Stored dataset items
======
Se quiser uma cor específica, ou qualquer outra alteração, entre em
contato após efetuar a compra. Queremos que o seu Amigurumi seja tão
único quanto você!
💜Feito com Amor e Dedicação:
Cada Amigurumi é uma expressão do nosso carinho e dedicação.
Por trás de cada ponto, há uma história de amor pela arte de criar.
======
__What this task involves__: What is needed is an exact copy of the line containing "único quanto você!" and each line after it, through the final line of the entries above.

__Answer to this problem__:
único quanto você!
💜Feito com Amor e Dedicação:
Cada Amigurumi é uma expressão do nosso carinho e dedicação.
Por trás de cada ponto, há uma história de amor pela arte de criar.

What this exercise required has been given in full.